Friday, April 28, 2017

Perfect opportunity for Auditor-General and PAC to re-look into 1MDB scandal: review 1MDB-IPIC settlement which had Malaysians bearing US$7.01 bil. to resolve 1MDB’s US$3.5 bil. bond borrowing

Yesterday, the Second Finance Minister, Dato’ Seri Johari Abdul Ghani desperately tried to backtrack from his original assertion which tried to shift the blame for the 1MDB-IPIC “settlement” to the Prime Minister.

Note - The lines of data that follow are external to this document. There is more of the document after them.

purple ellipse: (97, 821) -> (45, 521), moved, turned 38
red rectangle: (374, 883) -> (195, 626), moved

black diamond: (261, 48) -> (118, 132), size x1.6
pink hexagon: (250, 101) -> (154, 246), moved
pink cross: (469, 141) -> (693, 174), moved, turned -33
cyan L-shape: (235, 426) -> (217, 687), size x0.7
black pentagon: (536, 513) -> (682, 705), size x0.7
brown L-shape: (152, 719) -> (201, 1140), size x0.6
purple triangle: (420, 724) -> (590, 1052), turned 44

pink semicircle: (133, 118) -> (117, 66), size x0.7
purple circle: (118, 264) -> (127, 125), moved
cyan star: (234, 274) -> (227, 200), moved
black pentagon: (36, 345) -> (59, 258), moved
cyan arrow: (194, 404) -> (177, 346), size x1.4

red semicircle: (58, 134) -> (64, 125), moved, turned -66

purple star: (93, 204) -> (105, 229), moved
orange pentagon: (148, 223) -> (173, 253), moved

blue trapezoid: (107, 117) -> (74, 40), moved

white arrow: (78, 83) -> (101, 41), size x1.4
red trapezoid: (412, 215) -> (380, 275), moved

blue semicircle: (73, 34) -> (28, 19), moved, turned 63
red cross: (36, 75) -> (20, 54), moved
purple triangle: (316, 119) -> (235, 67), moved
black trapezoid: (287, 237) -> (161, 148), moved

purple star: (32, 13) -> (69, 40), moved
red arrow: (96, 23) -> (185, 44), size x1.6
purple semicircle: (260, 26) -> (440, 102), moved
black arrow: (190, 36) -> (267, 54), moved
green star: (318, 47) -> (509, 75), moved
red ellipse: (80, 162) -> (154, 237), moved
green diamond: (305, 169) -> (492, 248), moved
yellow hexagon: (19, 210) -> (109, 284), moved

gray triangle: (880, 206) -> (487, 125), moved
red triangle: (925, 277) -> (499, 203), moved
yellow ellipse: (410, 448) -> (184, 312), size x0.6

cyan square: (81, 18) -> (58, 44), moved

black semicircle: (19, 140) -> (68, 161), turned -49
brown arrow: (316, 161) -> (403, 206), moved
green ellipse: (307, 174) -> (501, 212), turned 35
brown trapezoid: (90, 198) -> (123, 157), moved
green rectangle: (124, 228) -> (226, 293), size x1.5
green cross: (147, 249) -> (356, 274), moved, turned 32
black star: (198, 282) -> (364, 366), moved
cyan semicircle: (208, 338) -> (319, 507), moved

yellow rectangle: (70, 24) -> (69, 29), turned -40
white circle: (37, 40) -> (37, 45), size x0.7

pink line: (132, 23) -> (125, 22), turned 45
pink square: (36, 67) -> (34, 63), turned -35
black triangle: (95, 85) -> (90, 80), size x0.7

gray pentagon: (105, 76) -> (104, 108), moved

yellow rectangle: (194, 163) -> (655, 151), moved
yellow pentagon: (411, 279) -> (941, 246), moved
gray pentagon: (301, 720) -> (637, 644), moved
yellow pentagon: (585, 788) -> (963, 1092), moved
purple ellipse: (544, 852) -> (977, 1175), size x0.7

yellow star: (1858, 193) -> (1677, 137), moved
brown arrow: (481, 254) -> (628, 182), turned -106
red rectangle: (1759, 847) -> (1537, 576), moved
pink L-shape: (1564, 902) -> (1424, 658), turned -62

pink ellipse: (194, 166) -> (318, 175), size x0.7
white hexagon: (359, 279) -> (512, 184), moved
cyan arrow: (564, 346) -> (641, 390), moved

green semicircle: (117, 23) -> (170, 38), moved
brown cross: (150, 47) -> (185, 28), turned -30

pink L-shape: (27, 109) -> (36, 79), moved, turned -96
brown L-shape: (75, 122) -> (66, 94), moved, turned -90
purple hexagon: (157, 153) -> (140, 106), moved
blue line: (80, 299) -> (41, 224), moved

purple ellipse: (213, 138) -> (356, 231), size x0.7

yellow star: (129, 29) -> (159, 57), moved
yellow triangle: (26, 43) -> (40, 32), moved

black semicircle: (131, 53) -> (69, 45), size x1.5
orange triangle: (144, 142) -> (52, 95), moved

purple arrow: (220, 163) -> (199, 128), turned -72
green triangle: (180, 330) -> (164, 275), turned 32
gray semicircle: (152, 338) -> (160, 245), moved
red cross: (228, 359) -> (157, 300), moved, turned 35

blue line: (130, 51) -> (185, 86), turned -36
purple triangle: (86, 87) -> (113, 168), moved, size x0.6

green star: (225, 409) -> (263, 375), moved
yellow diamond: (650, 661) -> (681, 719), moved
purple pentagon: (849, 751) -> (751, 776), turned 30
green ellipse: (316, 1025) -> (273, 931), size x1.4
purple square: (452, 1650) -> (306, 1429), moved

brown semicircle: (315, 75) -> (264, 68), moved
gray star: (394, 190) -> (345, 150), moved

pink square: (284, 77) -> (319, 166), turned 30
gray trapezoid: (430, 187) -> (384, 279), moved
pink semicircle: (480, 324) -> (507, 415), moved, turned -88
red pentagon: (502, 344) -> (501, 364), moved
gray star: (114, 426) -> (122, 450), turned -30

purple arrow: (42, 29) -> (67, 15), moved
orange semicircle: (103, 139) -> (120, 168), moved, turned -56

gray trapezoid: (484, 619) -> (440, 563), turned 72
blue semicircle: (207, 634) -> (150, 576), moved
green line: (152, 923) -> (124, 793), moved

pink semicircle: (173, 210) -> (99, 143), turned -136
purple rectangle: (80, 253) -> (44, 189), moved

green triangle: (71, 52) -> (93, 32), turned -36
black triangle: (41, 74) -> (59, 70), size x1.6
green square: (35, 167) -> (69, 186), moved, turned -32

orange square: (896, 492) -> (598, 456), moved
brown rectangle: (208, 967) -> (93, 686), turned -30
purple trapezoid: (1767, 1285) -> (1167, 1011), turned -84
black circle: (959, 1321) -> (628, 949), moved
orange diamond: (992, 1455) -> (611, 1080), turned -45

The glorified ‘settlement’ had in effect shifted the burden on repaying 1MDB’s US$3.5 billion bond to the Ministry of Finance, despite repeated assertions by 1MDB and Dato’ Seri Johari himself that 1MDB has already paid IPIC US$3.51 billion in the past.  This meant that Malaysians have to bear a whopping US$7.01 billion to resolve 1MDB’s US$3.5 billion bond borrowing before even taking into consideration the annual interest payments of approximately US$200 million!

“I don't report to him. I never contradicted the Prime Minister. Don't try to split me and the prime minister with this matter," the Second Finance Minister told Malaysiakini.

However, I never accused him of “contradicting” the Prime Minister.  I merely repeated what he had said earlier, which was “the Prime Minister has made the decision for the country. That’s it,” and that the matter is now “beyond [him]”.  His own statement clearly showed that while he had all along said that the dispute between 1MDB and IPIC should go to arbitration and that he was “very confident” of the Malaysian parties winning the case, he had to wash his hands off the matter as the matter has been decided by the Prime Minister.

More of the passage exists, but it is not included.